◆ **WORK INSTRUCTION**
Make an exact copy of the entries below and leave any picture out of it.

◆ **RECORDS FOR THIS EXERCISE**

*** Block opens ***

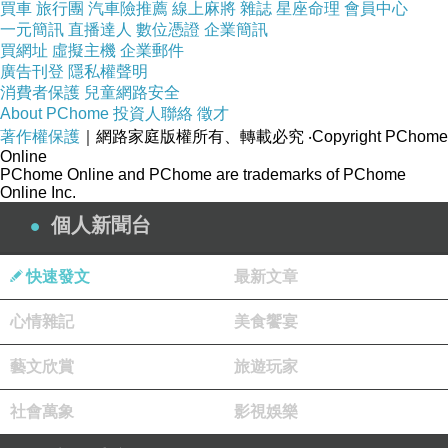
買車
旅行團
汽車險推薦
線上麻將
雜誌
星座命理
會員中心
一元簡訊
直播達人
數位憑證
企業簡訊
買網址
虛擬主機
企業郵件
廣告刊登
隱私權聲明
(悄悄話)
消費者保護
兒童網路安全
2023-06-28 22:27:33
About PChome
投資人聯絡
徵才
著作權保護
｜網路家庭版權所有、轉載必究
‧Copyright PChome
(悄悄話)
Online
2023-06-28 22:14:00
PChome Online and PChome are trademarks of PChome
Online Inc.
(悄悄話)
個人新聞台
2023-06-28 22:02:14
快速發文
最新文章
心情雜記
美食饗宴
藝文欣賞
旅遊玩家
社會萬象
影視娛樂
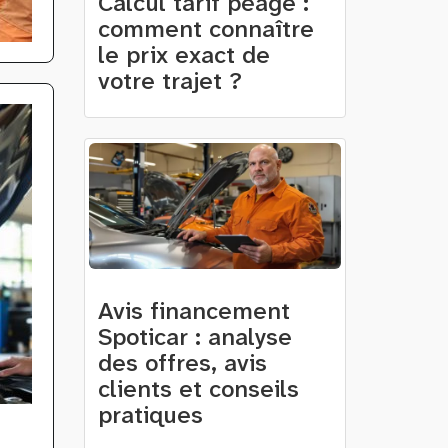
Calcul tarif péage :
comment connaître
le prix exact de
votre trajet ?
Avis financement
Spoticar : analyse
des offres, avis
clients et conseils
pratiques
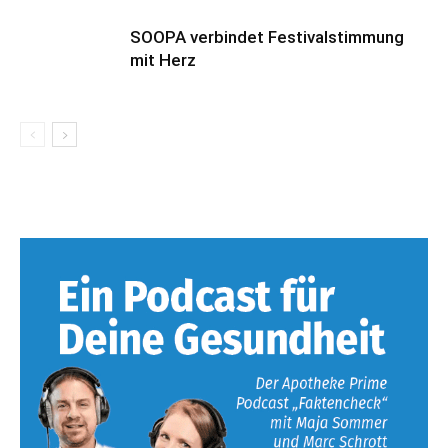
SOOPA verbindet Festivalstimmung
mit Herz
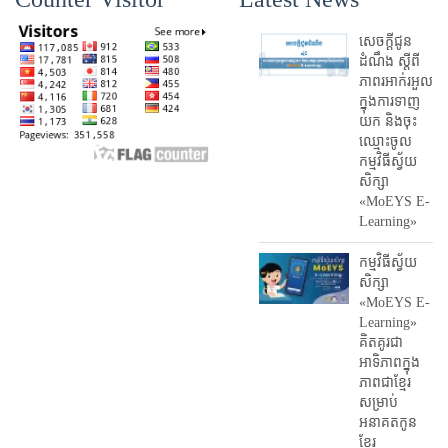
សេចក្តីជូន
ដំណឹង ស្តី​ពី
ភាព​រអាក់រអួល​
ក្នុងការ​ទាញ​
យក និង​ចុះ​
ឈ្មោះ​ចូល​
កម្មវិធី​ស្វ័យ
សិក្សា
«MoEYS E-
Learning»
កម្មវិធីស្វ័យ
សិក្សា
«MoEYS E-
Learning»
គិតគូរជា
អាទិភាពក្នុង
ភាពជាខ្មែរ
សម្រាប់
អនាគតកូន
ខ្មែរ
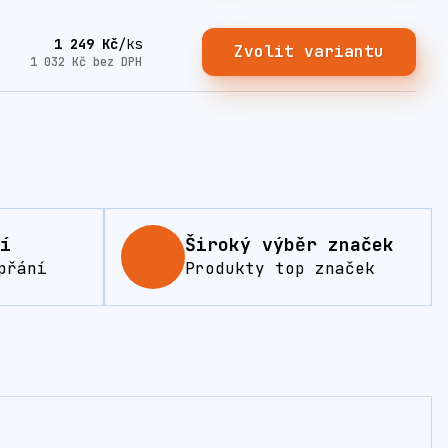
1 249 Kč
/
ks
Zvolit variantu
1 032 Kč
bez DPH
í
Široký výběr značek
přání
Produkty top značek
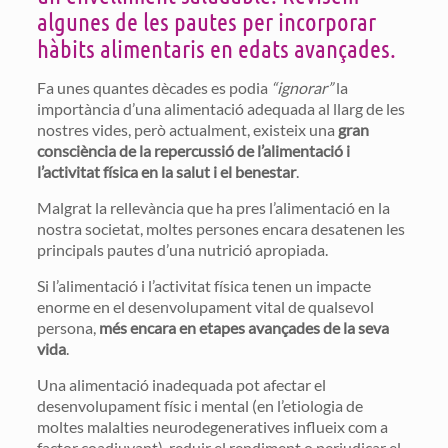
algunes de les pautes per incorporar
hàbits alimentaris en edats avançades.
Fa unes quantes dècades es podia
“ignorar”
la
importància d’una alimentació adequada al llarg de les
nostres vides, però actualment, existeix una
gran
consciència de la repercussió de l’alimentació i
l’activitat física en la salut i el benestar
.
Malgrat la rellevància que ha pres l’alimentació en la
nostra societat, moltes persones encara desatenen les
principals pautes d’una nutrició apropiada.
Si l’alimentació i l’activitat física tenen un impacte
enorme en el desenvolupament vital de qualsevol
persona,
més encara en etapes avançades de la seva
vida
.
Una alimentació inadequada pot afectar el
desenvolupament físic i mental (en l’etiologia de
moltes malalties neurodegeneratives influeix com a
factor coadjuvant), reduir el rendiment o perjudicar el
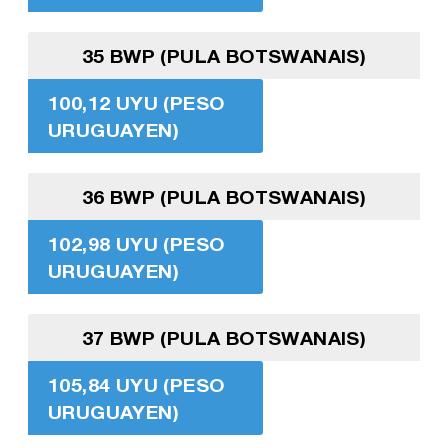
35 BWP (PULA BOTSWANAIS)
100,12 UYU (PESO
URUGUAYEN)
36 BWP (PULA BOTSWANAIS)
102,98 UYU (PESO
URUGUAYEN)
37 BWP (PULA BOTSWANAIS)
105,84 UYU (PESO
URUGUAYEN)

*** Block closes ***

◆ **EXERCISE RESPONSE**
買車
旅行團
汽車險推薦
線上麻將
雜誌
星座命理
會員中心
一元簡訊
直播達人
數位憑證
企業簡訊
買網址
虛擬主機
企業郵件
廣告刊登
隱私權聲明
(悄悄話)
消費者保護
兒童網路安全
2023-06-28 22:27:33
About PChome
投資人聯絡
徵才
著作權保護
｜網路家庭版權所有、轉載必究
‧Copyright PChome
(悄悄話)
Online
2023-06-28 22:14:00
PChome Online and PChome are trademarks of PChome
Online Inc.
(悄悄話)
個人新聞台
2023-06-28 22:02:14
快速發文
最新文章
心情雜記
美食饗宴
藝文欣賞
旅遊玩家
社會萬象
影視娛樂
Calcul tarif péage :
comment connaître
le prix exact de
votre trajet ?
Avis financement
Spoticar : analyse
des offres, avis
clients et conseils
pratiques
SOOPA verbindet Festivalstimmung
mit Herz
សេចក្តីជូន
ដំណឹង ស្តី​ពី
ភាព​រអាក់រអួល​
ក្នុងការ​ទាញ​
យក និង​ចុះ​
ឈ្មោះ​ចូល​
កម្មវិធី​ស្វ័យ
សិក្សា
«MoEYS E-
Learning»
កម្មវិធីស្វ័យ
សិក្សា
«MoEYS E-
Learning»
គិតគូរជា
អាទិភាពក្នុង
ភាពជាខ្មែរ
សម្រាប់
អនាគតកូន
ខ្មែរ
1 249 Kč
/
ks
Zvolit variantu
1 032 Kč
bez DPH
í
Široký výběr značek
přání
Produkty top značek
algunes de les pautes per incorporar
hàbits alimentaris en edats avançades.
Fa unes quantes dècades es podia
“ignorar”
la
importància d’una alimentació adequada al llarg de les
nostres vides, però actualment, existeix una
gran
consciència de la repercussió de l’alimentació i
l’activitat física en la salut i el benestar
.
Malgrat la rellevància que ha pres l’alimentació en la
nostra societat, moltes persones encara desatenen les
principals pautes d’una nutrició apropiada.
Si l’alimentació i l’activitat física tenen un impacte
enorme en el desenvolupament vital de qualsevol
persona,
més encara en etapes avançades de la seva
vida
.
Una alimentació inadequada pot afectar el
desenvolupament físic i mental (en l’etiologia de
moltes malalties neurodegeneratives influeix com a
factor coadjuvant), reduir el rendiment o perjudicar el
35 BWP (PULA BOTSWANAIS)
100,12 UYU (PESO
URUGUAYEN)
36 BWP (PULA BOTSWANAIS)
102,98 UYU (PESO
URUGUAYEN)
37 BWP (PULA BOTSWANAIS)
105,84 UYU (PESO
URUGUAYEN)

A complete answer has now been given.